Our model only contains continuous variables so we will just use NumVar to declare them. This approach is similar to what was done in PuLP.
var_L = solver.NumVar(0, solver.infinity(), 'L')
var_x11 = solver.NumVar(0, solver.infinity(), 'x11')
var_x12 = solver.NumVar(0, solver.infinity(), 'x12')
var_x13 = solver.NumVar(0, solver.infinity(), 'x13')
var_x21 = solver.NumVar(0, solver.infinity(), 'x21')
var_x22 = solver.NumVar(0, solver.infinity(), 'x22')
var_x23 = solver.NumVar(0, solver.infinity(), 'x23')We add constraints using .Add() for each constraint and then passing the inequality (or equality) as an argument.
solver.Add(200 * var_x11 + 200 * var_x12 + 200 * var_x13 + 300 * var_x21 + 300 * var_x22 + 300 * var_x21 + 300 * var_x23 - var_L <= 5500)
solver.Add(var_x11 + var_x12 + var_x13 <= 10)
solver.Add(var_x21 + var_x22 + var_x23 <= 12)<ortools.linear_solver.pywraplp.Constraint; proxy of <Swig Object of type 'operations_research::MPConstraint *' at 0x000001FFCB089990> >
The objective function can be defined by using .Maximize() or .Minimize() depending on the problem.
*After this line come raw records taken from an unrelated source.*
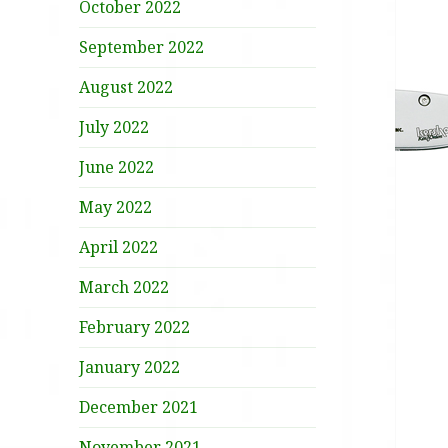
October 2022
September 2022
August 2022
July 2022
June 2022
May 2022
April 2022
March 2022
February 2022
January 2022
December 2021
November 2021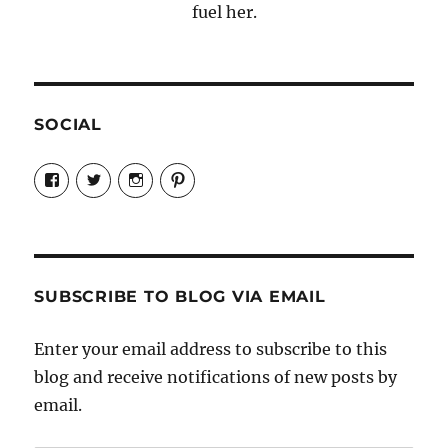
fuel her.
SOCIAL
View
View
View
View
Candrels-
@AndreaCoventry’s
candrelsccc’s
andreacoventry’s
Crafts-
profile
profile
profile
Cooks-
on
on
on
and-
Twitter
Instagram
Pinterest
Characters-
1696998993851880/’s
profile
SUBSCRIBE TO BLOG VIA EMAIL
on
Facebook
Enter your email address to subscribe to this
blog and receive notifications of new posts by
email.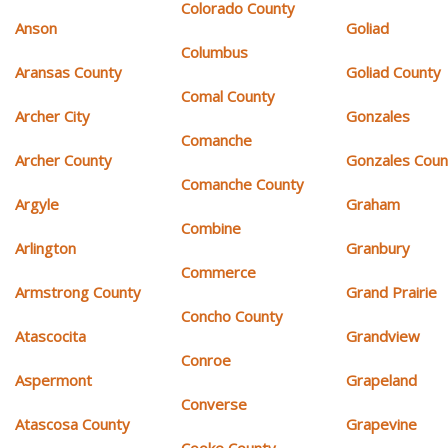
Colorado County
Anson
Goliad
Columbus
Aransas County
Goliad County
Comal County
Archer City
Gonzales
Comanche
Archer County
Gonzales Coun
Comanche County
Argyle
Graham
Combine
Arlington
Granbury
Commerce
Armstrong County
Grand Prairie
Concho County
Atascocita
Grandview
Conroe
Aspermont
Grapeland
Converse
Atascosa County
Grapevine
Cooke County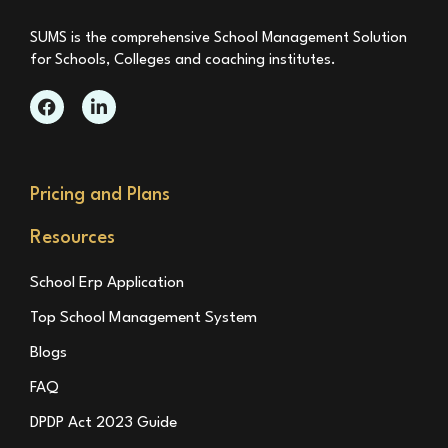
SUMS is the comprehensive School Management Solution
for Schools, Colleges and coaching institutes.
Pricing and Plans
Resources
School Erp Application
Top School Management System
Blogs
FAQ
DPDP Act 2023 Guide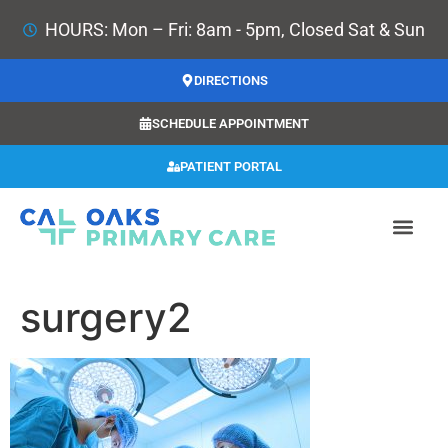
HOURS: Mon – Fri: 8am - 5pm, Closed Sat & Sun
DIRECTIONS
SCHEDULE APPOINTMENT
PATIENT PORTAL
surgery2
We will be using the first one to define the original maxmimization version of the objective.
solver.Maximize(140 * var_x11 + 70 * var_x21 + 120 * var_x12 + 80 * var_x22 + 40 * var_x13 + 30 * var_x23 - 20 * var_L)With the model defined
status = solver.Solve()
print('Optimized: ', status == pywraplp.Solver.OPTIMAL)Optimized: True
We can display the objective value and the decision variables by calling the specific objects in solver.
print(f"Objective value = {solver.Objective().Value():0.1f}")
for i in solver.variables():
print(f"{i} = {i.solution_value():0.1f}")Objective value = 2333.3
L = 0.0
x11 = 10.0
x12 = 0.0
x13 = 0.0
x21 = 0.0
x22 = 11.7
x23 = 0.0
We again see that the output is the same as the previous two. The method of defining variables, constraints, and the objective function is very similar to PuLP, but all three methods produced the same results.
Initial Thoughts
We have gone through three different ways to solve LP problems in Python. It is too early for me to tell which one is best for me. The last two appear more user-friendly when coding in variables and constraints, but I am not sure how easy they are to use for large-scale problems where you will load the coefficients of the objective function or the constraints from a separate file or spreadsheet.
This demo is also limited to a very simple linear problem– there are no integer or binary variables. We also did not go through any further analysis (e.g., sensitivity analysis) and these should be considered when choosing a package to use or focus on.
For now, I have three new packages in my toolset and I will definitely play around and explore some more.